Kris’s head was bent over her book, and her hair was hiding most of her face, but I’ll bet a lap around Central Park in the middle of the night that she smiled.
“
You make that up yourself?”
“No, it’s Mark Twain,” I said, remembering when my dad first used that line on me.
“It’s pretty funny.” She hit the bottom of her soft pack and the tip of a cigarette popped out.
I reached quickly for the matches I had in my pocket and lit one using only my left hand. It was a trick I’d learned from Kodak, and I was so proud to show it to her.
“I thought you didn’t have a light.” Kris closed her diary, and my ego popped like a circus balloon. I wanted to say something cool to try and make up for it, but I couldn’t think clearly. I felt like that poor kid who runs into the wrong end-zone with the football and celebrates.
“What did you say your name was?” Kris asked.
“Nick.” I lowered my head. I don’t know why, but her blue eyes scared the hell out of me. I was sure that if I looked into them, I wouldn’t be able to find my way home.
“Remember yesterday when you sat in the corner booth?” I nodded and felt my cheeks heat up. “You sat there for nearly an hour. It was so ridiculous, it was kind of nice. And then when you came back tonight . . . I don’t know.”

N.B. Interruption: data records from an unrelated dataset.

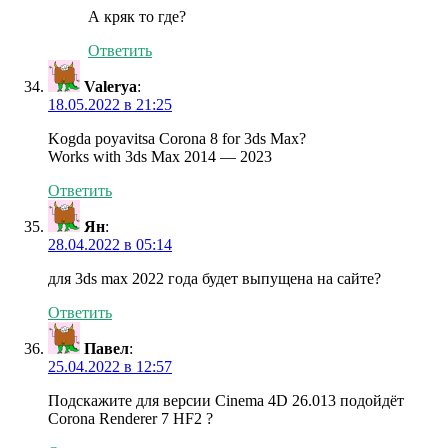
А кряк то где?
Ответить
Valerya
:
18.05.2022 в 21:25
Kogda poyavitsa Corona 8 for 3ds Max?
Works with 3ds Max 2014 — 2023
Ответить
Ян
:
28.04.2022 в 05:14
для 3ds max 2022 года будет выпущена на сайте?
Ответить
Павел
:
25.04.2022 в 12:57
Подскажите для версии Cinema 4D 26.013 подойдёт
Corona Renderer 7 HF2 ?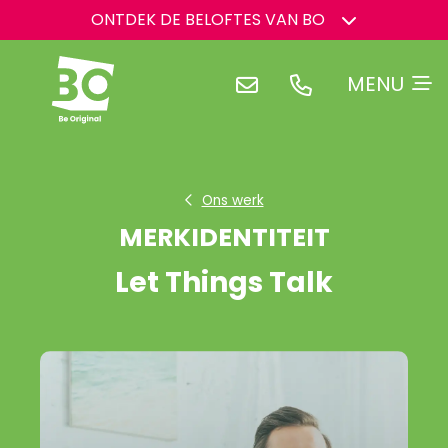
">
ONTDEK DE BELOFTES VAN BO
Ons werk
MERKIDENTITEIT
Let Things Talk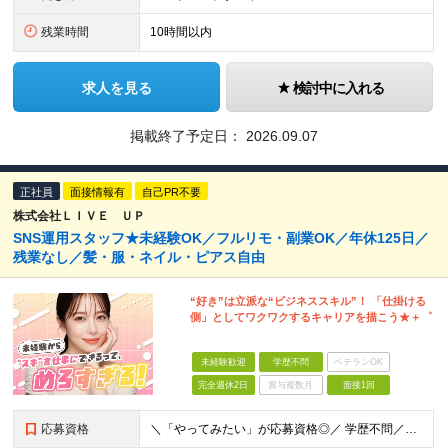
残業時間
10時間以内
求人を見る
検討中に入れる
掲載終了予定日：
2026.09.07
正社員
面接情報有
自己PR不要
株式会社ＬＩＶＥ ＵＰ
SNS運用スタッフ★未経験OK／フルリモ・副業OK／年休125日／
残業なし／髪・服・ネイル・ピアス自由
“好き”は立派な“ビジネススキル”！ 「仕掛ける
側」としてワクワクするキャリアを描こう★＋゜
未経験歓迎
学歴不問
ベテランOK
完全週休2日
賞与複数月
面接1回
応募資格
＼「やってみたい」が応募資格◎／ 学歴不問／未経験歓迎／業種未経験歓迎／社会人デビュー歓迎／第二新卒歓迎／ブランクOK 経験やスキルは一切不問◎ 大切なのは「挑戦してみたい」という気持ちです！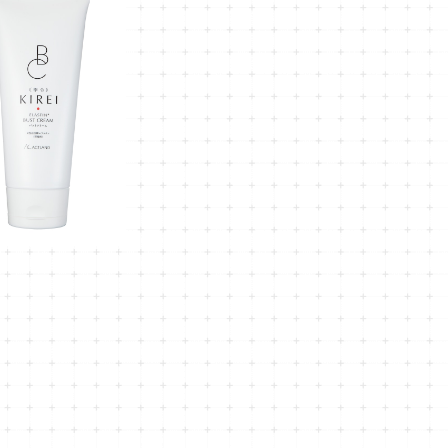
クリーム (高純度エラスチ
バストクリーム120g
¥10,560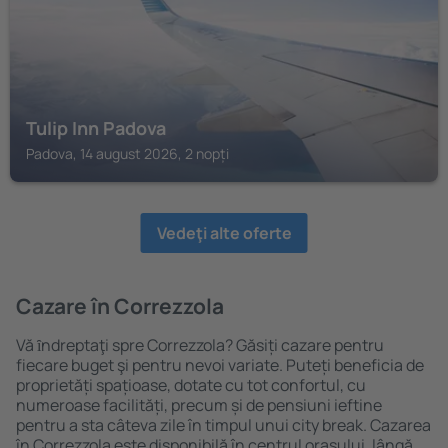
Tulip Inn Padova
Padova, 14 august 2026, 2 nopți
Vedeţi alte oferte
Cazare în Correzzola
Vă ȋndreptaţi spre Correzzola? Găsiți cazare pentru
fiecare buget şi pentru nevoi variate. Puteți beneficia de
proprietăți spațioase, dotate cu tot confortul, cu
numeroase facilități, precum și de pensiuni ieftine
pentru a sta câteva zile în timpul unui city break. Cazarea
în Correzzola este disponibilă în centrul orașului, lângă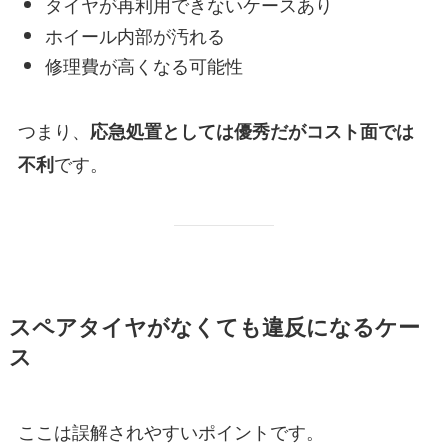
タイヤが再利用できないケースあり
ホイール内部が汚れる
修理費が高くなる可能性
つまり、
応急処置としては優秀だがコスト面では
です。
不利
スペアタイヤがなくても違反になるケー
ス
ここは誤解されやすいポイントです。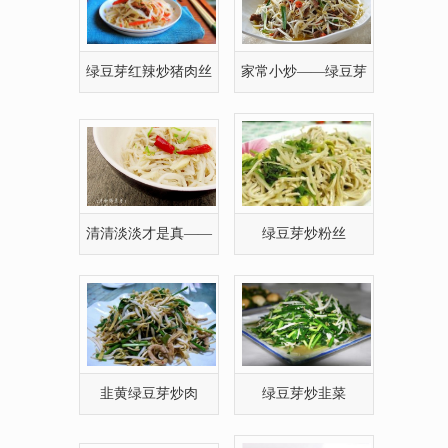
绿豆芽红辣炒猪肉丝
家常小炒——绿豆芽
炒鱿丝
清清淡淡才是真——
绿豆芽炒粉丝
清炒绿豆芽
韭黄绿豆芽炒肉
绿豆芽炒韭菜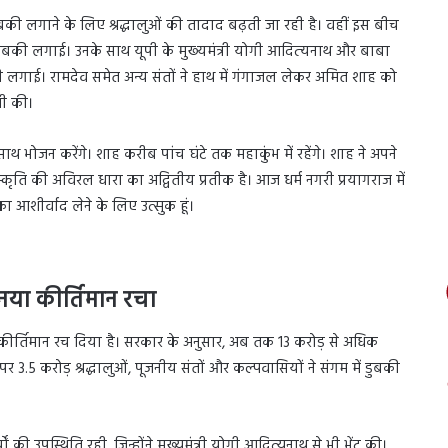
ुबकी लगाने के लिए श्रद्धालुओं की तादाद बढ़ती जा रही है। वहीं इस बीच
 डुबकी लगाई। उनके साथ यूपी के मुख्‍यमंत्री योगी आदित्‍यनाथ और बाबा
बकी लगाई। रामदेव समेत अन्‍य संतों ने हाथ में गंगाजल लेकर अमित शाह को
ती की।
 साथ भोजन करेंगे। शाह करीब पांच घंटे तक महाकुंभ में रहेंगे। शाह ने अपने
ृति की अविरल धारा का अद्वितीय प्रतीक है। आज धर्म नगरी प्रयागराज में
 आशीर्वाद लेने के लिए उत्सुक हूं।
ा नया कीर्तिमान रचा
या कीर्तिमान रच दिया है। सरकार के अनुसार, अब तक 13 करोड़ से अधिक
पर 3.5 करोड़ श्रद्धालुओं, पूजनीय संतों और कल्पवासियों ने संगम में डुबकी
ी उपस्थिति रही, जिन्होंने मुख्यमंत्री योगी आदित्यनाथ से भी भेंट की।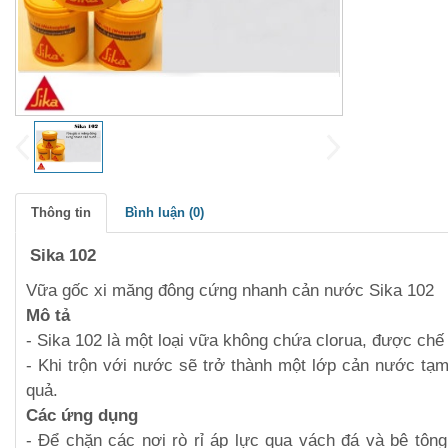
Thông tin
Bình luận (
0
)
Sika 102
Vữa gốc xi măng đông cứng nhanh cản nước Sika 102
Mô tả
- Sika 102 là một loại vữa không chứa clorua, được chế
- Khi trộn với nước sẽ trở thành một lớp cản nước tạm
quả.
Các ứng dụng
- Để chặn các nơi rò rỉ áp lực qua vách đá và bê tôn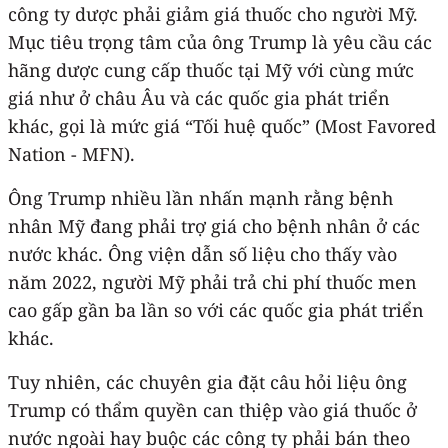
công ty dược phải giảm giá thuốc cho người Mỹ.
Mục tiêu trọng tâm của ông Trump là yêu cầu các
hãng dược cung cấp thuốc tại Mỹ với cùng mức
giá như ở châu Âu và các quốc gia phát triển
khác, gọi là mức giá “Tối huệ quốc” (Most Favored
Nation - MFN).
Ông Trump nhiều lần nhấn mạnh rằng bệnh
nhân Mỹ đang phải trợ giá cho bệnh nhân ở các
nước khác. Ông viện dẫn số liệu cho thấy vào
năm 2022, người Mỹ phải trả chi phí thuốc men
cao gấp gần ba lần so với các quốc gia phát triển
khác.
Tuy nhiên, các chuyên gia đặt câu hỏi liệu ông
Trump có thẩm quyền can thiệp vào giá thuốc ở
nước ngoài hay buộc các công ty phải bán theo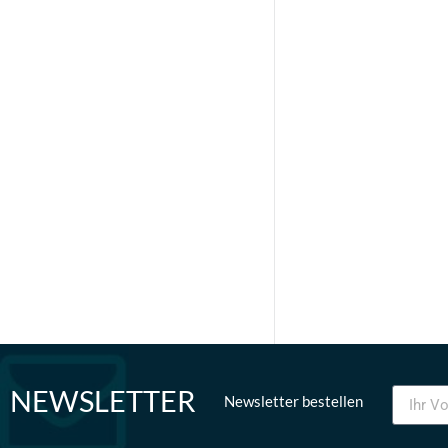
NEWSLETTER
Newsletter bestellen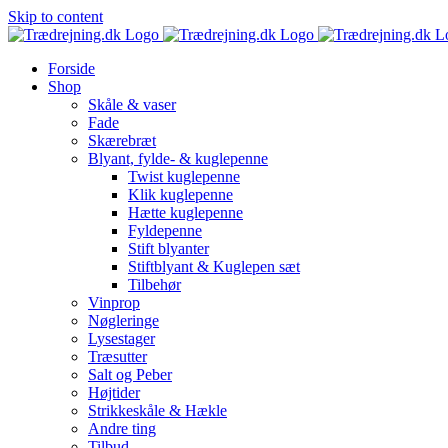
Skip to content
Forside
Shop
Skåle & vaser
Fade
Skærebræt
Blyant, fylde- & kuglepenne
Twist kuglepenne
Klik kuglepenne
Hætte kuglepenne
Fyldepenne
Stift blyanter
Stiftblyant & Kuglepen sæt
Tilbehør
Vinprop
Nøgleringe
Lysestager
Træsutter
Salt og Peber
Højtider
Strikkeskåle & Hækle
Andre ting
Tilbud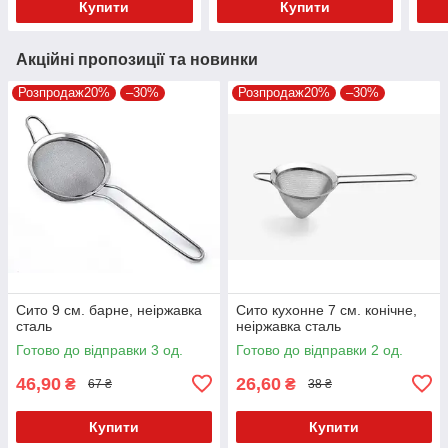
Купити
Купити
Акційні пропозиції та новинки
Розпродаж20%
–30%
Розпродаж20%
–30%
Сито 9 см. барне, неіржавка
Сито кухонне 7 см. конічне,
сталь
неіржавка сталь
Готово до відправки 3 од.
Готово до відправки 2 од.
46,90
26,60
₴
₴
67 ₴
38 ₴
Купити
Купити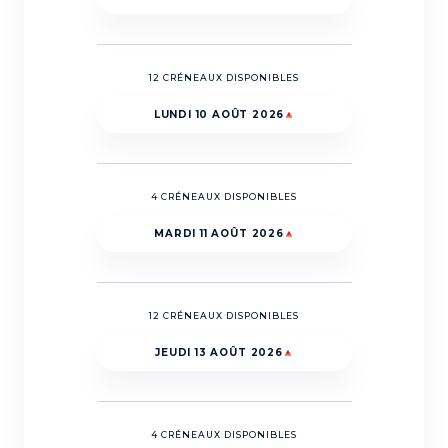
12 CRÉNEAUX DISPONIBLES
LUNDI 10 AOÛT 2026
4 CRÉNEAUX DISPONIBLES
MARDI 11 AOÛT 2026
12 CRÉNEAUX DISPONIBLES
JEUDI 13 AOÛT 2026
4 CRÉNEAUX DISPONIBLES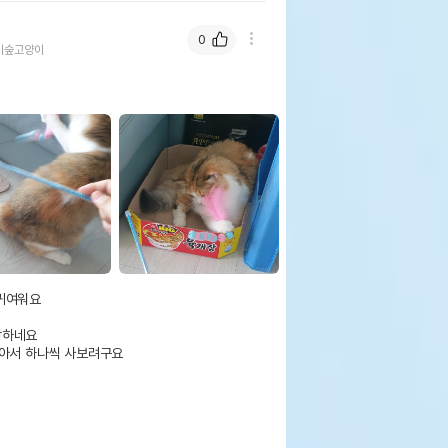
0
이숲고양이
귀여워요

하네요

아서 하나씩 사보려구요
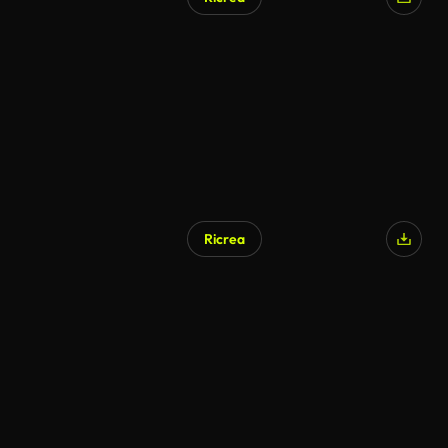
Ricrea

“You saw me watching you?”
“There are mirrors all over this diner,” she said, grinning.
“What should I have said?”
“I don’t know. What kinds of lines do guys say these days?”
“I wish I knew,” I muttered.
“How about ‘Hi, my name’s Nick. I was hoping to buy you a cup of coffee, and I have my own matches.’ ”
“Kris,” I began, and I suddenly realized how nice it was to simply say her name.
“Nick?”
“I don’t know,” I finally said to Kris and myself. “I can’t even figure out what I want to do tomorrow.”
“What about tonight?” Kris laughed.
“Seventy-millimeter screening of Storaro’s best film.” I couldn’t handle listening to her talk about Luke. What was it going to take for me to stop being such a pussy? “You’re going to love the print.”